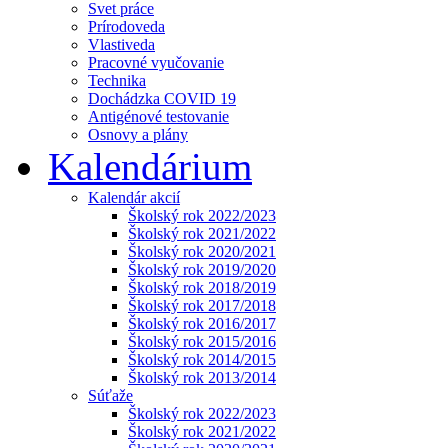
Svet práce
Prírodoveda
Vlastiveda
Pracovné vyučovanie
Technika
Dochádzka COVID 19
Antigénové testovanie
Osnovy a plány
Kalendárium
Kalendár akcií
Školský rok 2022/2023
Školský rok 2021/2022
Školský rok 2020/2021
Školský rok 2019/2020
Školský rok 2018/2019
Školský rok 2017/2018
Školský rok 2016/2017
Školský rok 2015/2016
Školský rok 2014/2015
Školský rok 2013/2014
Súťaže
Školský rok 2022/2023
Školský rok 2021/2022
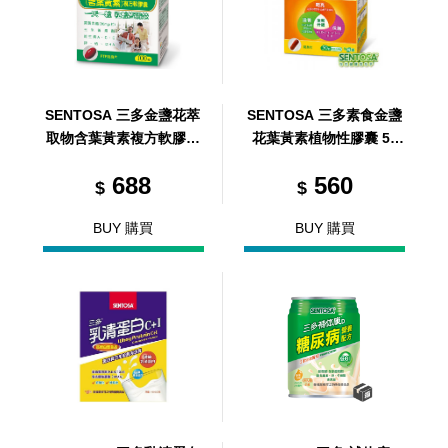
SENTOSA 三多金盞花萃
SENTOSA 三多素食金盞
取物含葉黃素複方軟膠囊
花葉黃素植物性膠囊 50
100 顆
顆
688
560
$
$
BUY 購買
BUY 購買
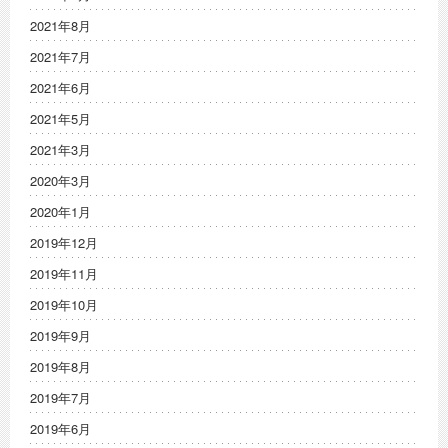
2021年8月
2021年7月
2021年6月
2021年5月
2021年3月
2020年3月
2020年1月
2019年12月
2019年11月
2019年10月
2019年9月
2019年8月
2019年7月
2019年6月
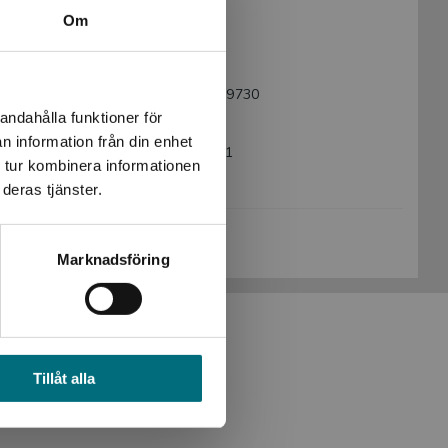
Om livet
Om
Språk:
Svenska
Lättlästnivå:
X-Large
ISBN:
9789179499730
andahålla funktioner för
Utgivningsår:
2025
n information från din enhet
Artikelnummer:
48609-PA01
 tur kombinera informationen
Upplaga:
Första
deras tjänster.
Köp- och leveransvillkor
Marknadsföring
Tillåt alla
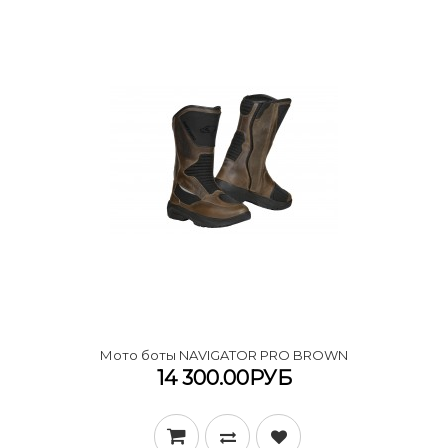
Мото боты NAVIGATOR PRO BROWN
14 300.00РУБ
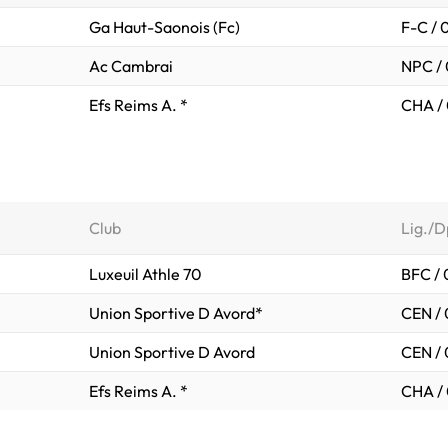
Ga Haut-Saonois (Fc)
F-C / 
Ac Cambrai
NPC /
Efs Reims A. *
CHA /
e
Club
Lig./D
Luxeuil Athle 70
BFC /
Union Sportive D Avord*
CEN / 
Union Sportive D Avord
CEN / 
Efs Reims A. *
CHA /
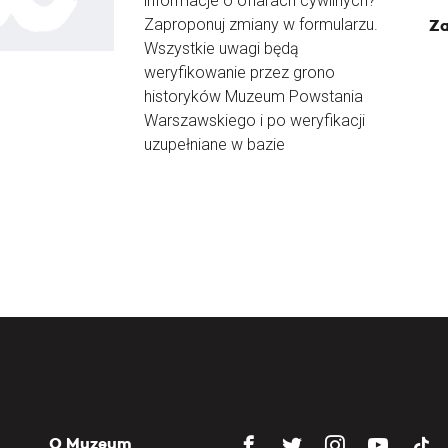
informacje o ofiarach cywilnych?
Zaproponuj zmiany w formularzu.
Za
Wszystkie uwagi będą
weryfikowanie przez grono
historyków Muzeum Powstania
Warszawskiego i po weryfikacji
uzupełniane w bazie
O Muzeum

***

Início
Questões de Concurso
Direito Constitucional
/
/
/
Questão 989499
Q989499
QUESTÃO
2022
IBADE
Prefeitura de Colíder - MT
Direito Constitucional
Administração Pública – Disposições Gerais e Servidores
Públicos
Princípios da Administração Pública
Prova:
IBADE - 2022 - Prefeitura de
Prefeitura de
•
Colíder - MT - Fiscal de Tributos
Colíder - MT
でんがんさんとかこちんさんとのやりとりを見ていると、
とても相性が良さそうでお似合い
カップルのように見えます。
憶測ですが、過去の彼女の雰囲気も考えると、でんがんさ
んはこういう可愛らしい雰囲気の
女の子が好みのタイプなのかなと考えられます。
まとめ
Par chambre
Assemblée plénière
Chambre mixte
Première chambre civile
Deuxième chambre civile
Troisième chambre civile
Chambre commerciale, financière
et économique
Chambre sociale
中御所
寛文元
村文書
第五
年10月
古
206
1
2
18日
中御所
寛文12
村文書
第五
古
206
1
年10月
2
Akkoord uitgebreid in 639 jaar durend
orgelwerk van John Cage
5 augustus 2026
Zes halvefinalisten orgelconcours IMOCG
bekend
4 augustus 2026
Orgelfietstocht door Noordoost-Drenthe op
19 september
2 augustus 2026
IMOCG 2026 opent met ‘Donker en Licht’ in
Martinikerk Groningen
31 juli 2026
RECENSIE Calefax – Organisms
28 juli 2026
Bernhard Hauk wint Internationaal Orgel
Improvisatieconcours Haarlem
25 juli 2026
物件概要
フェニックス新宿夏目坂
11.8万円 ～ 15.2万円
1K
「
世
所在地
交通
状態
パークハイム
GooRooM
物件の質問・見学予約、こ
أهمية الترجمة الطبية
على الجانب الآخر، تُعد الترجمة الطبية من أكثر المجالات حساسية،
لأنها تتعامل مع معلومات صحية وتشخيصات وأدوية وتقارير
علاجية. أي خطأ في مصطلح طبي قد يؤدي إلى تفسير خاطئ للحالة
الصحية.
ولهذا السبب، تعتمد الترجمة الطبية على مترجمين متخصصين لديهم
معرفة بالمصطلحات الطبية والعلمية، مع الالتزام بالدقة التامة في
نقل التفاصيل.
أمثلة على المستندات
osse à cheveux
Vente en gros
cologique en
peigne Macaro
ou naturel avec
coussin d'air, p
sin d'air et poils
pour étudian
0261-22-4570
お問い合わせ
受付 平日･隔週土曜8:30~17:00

***

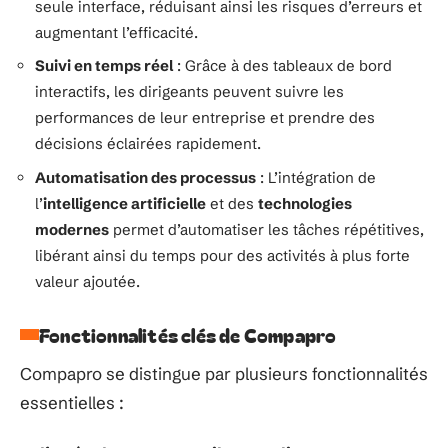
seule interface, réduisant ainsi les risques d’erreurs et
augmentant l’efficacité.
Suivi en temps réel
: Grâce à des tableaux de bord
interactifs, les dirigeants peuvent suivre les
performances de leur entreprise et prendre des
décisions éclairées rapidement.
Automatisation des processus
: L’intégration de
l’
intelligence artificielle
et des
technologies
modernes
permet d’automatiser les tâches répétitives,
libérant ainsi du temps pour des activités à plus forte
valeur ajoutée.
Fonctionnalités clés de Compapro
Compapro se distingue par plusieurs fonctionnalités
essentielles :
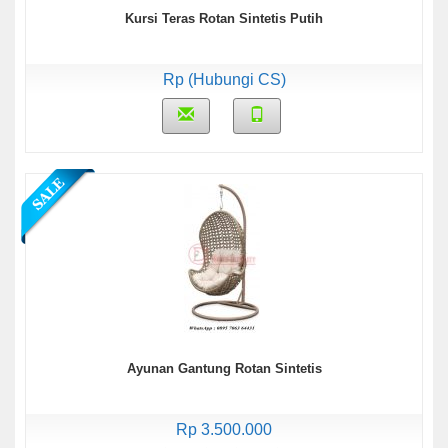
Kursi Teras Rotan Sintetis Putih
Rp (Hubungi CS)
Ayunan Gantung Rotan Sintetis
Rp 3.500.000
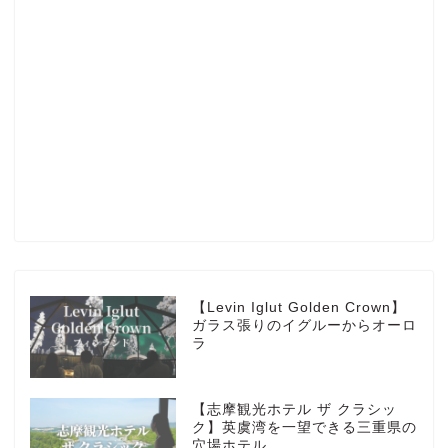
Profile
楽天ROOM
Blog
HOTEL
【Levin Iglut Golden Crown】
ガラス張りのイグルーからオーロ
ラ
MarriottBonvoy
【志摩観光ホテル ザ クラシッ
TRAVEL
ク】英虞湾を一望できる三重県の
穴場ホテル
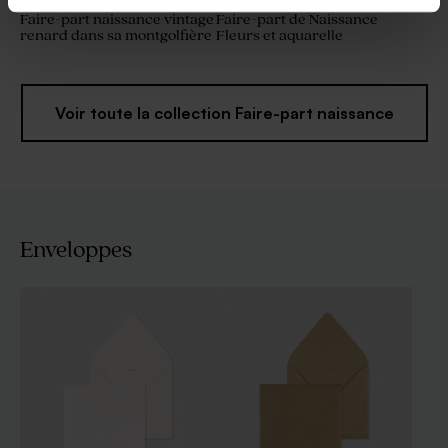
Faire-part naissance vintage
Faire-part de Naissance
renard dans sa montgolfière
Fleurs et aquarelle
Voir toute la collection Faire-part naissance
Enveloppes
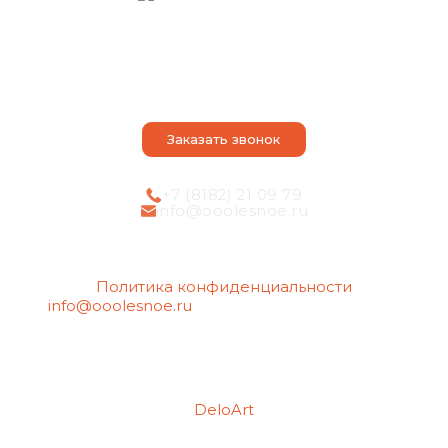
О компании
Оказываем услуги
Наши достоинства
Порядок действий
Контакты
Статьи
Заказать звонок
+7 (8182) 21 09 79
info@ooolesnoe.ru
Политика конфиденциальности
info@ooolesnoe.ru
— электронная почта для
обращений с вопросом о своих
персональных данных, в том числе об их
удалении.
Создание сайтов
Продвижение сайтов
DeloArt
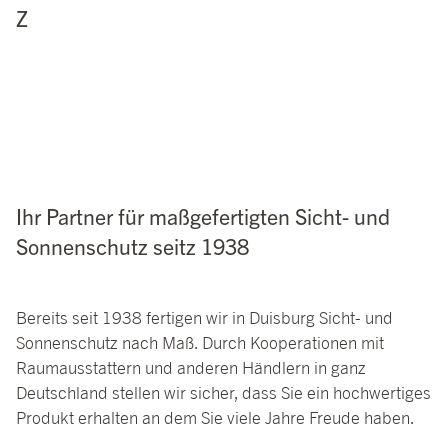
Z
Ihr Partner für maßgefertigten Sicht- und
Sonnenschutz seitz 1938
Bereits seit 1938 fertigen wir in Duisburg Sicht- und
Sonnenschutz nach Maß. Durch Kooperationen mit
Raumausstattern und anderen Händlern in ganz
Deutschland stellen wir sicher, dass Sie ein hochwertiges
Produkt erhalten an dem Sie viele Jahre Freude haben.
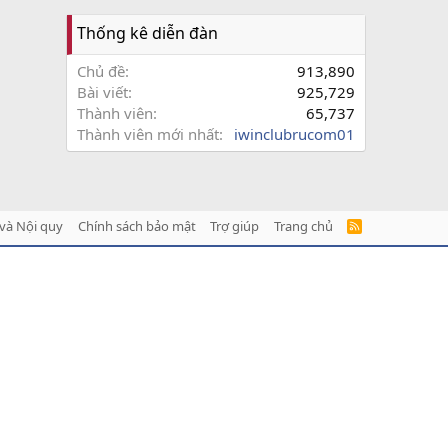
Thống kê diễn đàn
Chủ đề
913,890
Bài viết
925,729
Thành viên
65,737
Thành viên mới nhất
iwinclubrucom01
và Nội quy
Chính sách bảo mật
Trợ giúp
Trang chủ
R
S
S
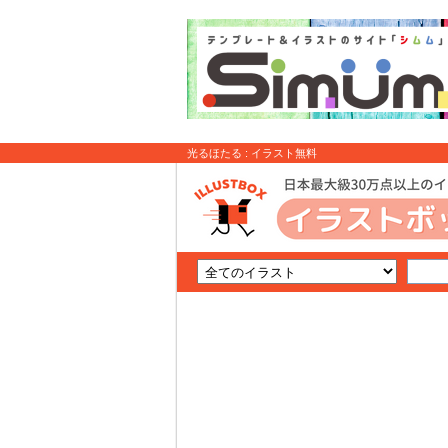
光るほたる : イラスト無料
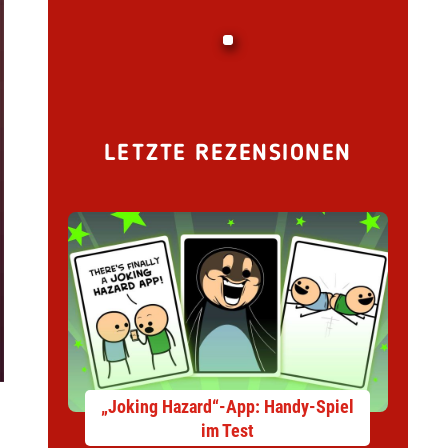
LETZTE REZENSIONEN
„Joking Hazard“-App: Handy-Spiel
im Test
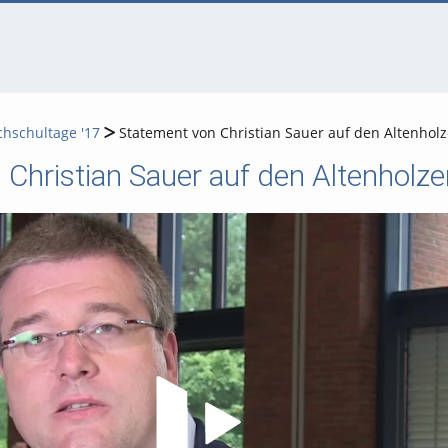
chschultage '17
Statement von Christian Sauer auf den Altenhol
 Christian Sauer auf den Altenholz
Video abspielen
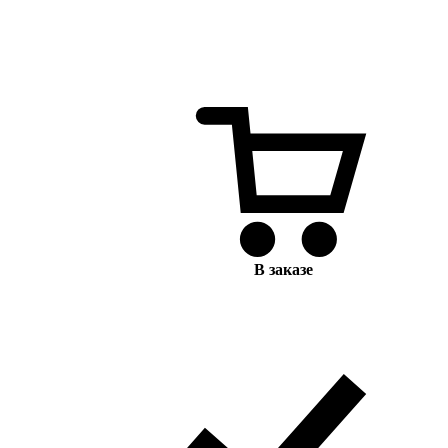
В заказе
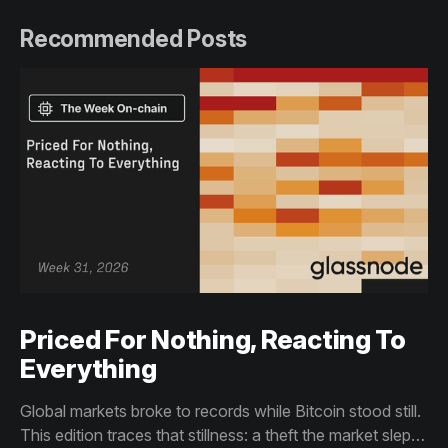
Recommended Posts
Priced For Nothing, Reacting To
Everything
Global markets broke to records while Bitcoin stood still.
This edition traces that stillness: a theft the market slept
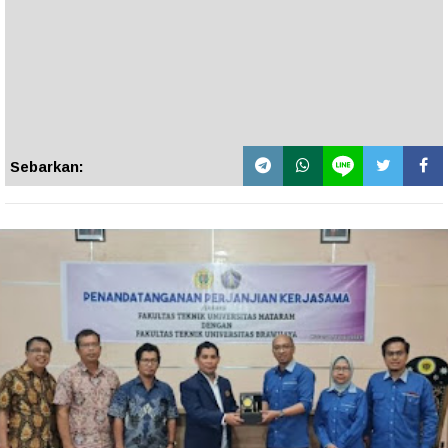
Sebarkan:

***

**WORK TO BE COMPLETED:** Copy every line of the data where "Avord" is found.

**ANSWER BOX:**
Union Sportive D Avord*
Union Sportive D Avord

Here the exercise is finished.